**Work request**
Without the pictures, repeat all of the data exactly as it appears below.

**Extracted material**
== == ==
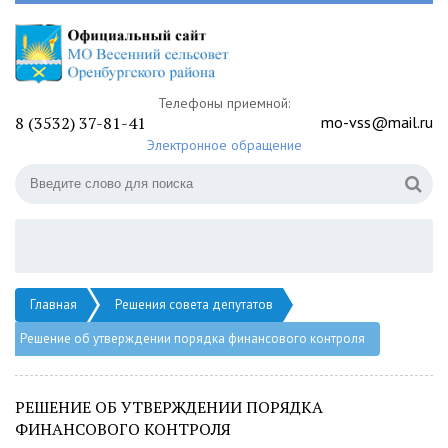
Телефоны приемной:
8 (3532) 37-81-41
mo-vss@mail.ru
Электронное обращение
Главная
Решения совета депутатов
Решение об утверждении порядка финансового контроля
РЕШЕНИЕ ОБ УТВЕРЖДЕНИИ ПОРЯДКА
ФИНАНСОВОГО КОНТРОЛЯ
== == ==
**Reply**
Телефоны приемной:
8 (3532) 37-81-41
mo-vss@mail.ru
Электронное обращение
Главная
Решения совета депутатов
Решение об утверждении порядка финансового контроля
РЕШЕНИЕ ОБ УТВЕРЖДЕНИИ ПОРЯДКА
ФИНАНСОВОГО КОНТРОЛЯ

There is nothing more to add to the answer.